Natural language processing¶

`BytePairEncoder`¶

class numpy_ml.preprocessing.nlp.BytePairEncoder(max_merges=3000, encoding='utf-8')[source]¶

A byte-pair encoder for sub-word embeddings.

Notes

Byte-pair encoding [1][2] is a compression algorithm that iteratively replaces the most frequently ocurring byte pairs in a set of documents with a new, single token. It has gained popularity as a preprocessing step for many NLP tasks due to its simplicity and expressiveness: using a base coebook of just 256 unique tokens (bytes), any string can be encoded.

References

[1]	Gage, P. (1994). A new algorithm for data compression. C Users Journal, 12(2), 23–38.

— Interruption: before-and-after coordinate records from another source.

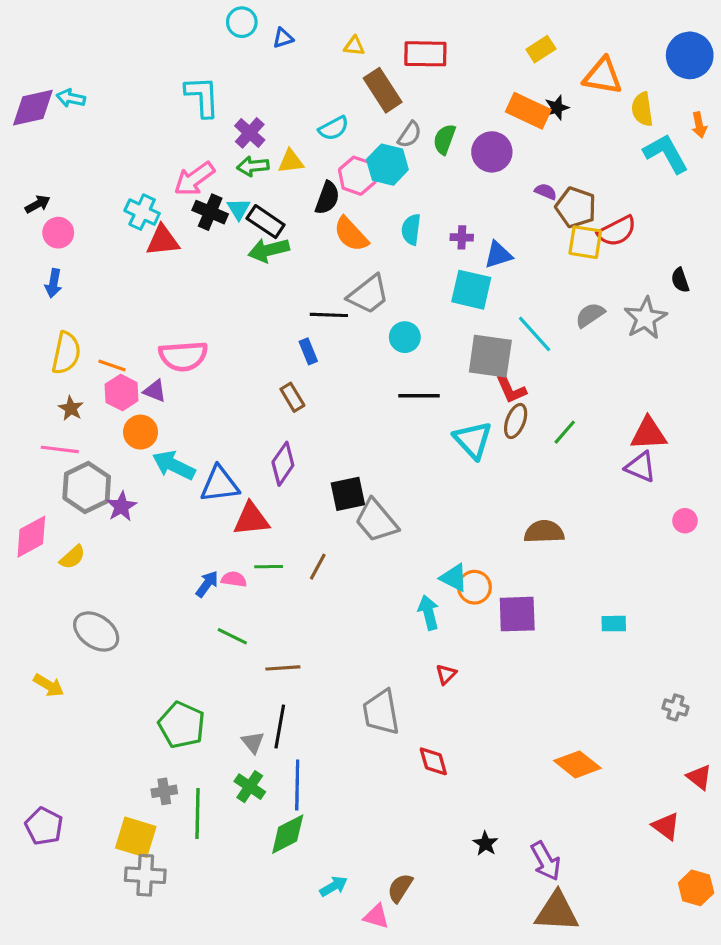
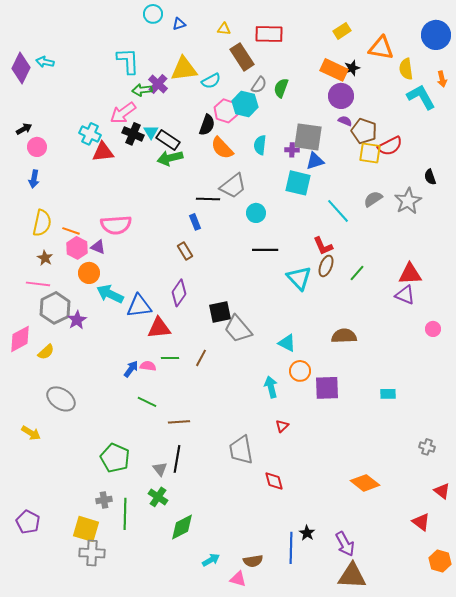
purple diamond: (33, 108) -> (21, 68), turned -52
purple circle: (492, 152) -> (341, 96), moved
yellow triangle: (291, 161) -> (184, 69), moved, size x1.6
green arrow: (253, 166) -> (142, 90), moved
gray square: (490, 356) -> (308, 137), moved
cyan triangle: (454, 578) -> (287, 343), moved
blue line: (297, 785) -> (291, 548), moved
brown semicircle: (400, 888) -> (253, 561), turned -132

[2]	Sennrich, R., Haddow, B., & Birch, A. (2015). Neural machine translation of rare words with subword units, Proceedings of the 54th Annual Meeting of the Association for Computational Linguistics, 1715-1725.

Parameters:	max_merges (int) – The maximum number of byte pair merges to perform during the `fit()` operation. Default is 3000. encoding (str) – The encoding scheme for the documents used to train the encoder. Default is ‘utf-8’.

fit(corpus_fps, encoding='utf-8')[source]¶

Train a byte pair codebook on a set of documents.

Parameters:	corpus_fps (str or list of strs) – The filepath / list of filepaths for the document(s) to be used to learn the byte pair codebook. encoding (str) – The text encoding for documents. Common entries are either ‘utf-8’ (no header byte), or ‘utf-8-sig’ (header byte). Default is ‘utf-8’.

transform(text)[source]¶

Transform the words in text into their byte pair encoded token IDs.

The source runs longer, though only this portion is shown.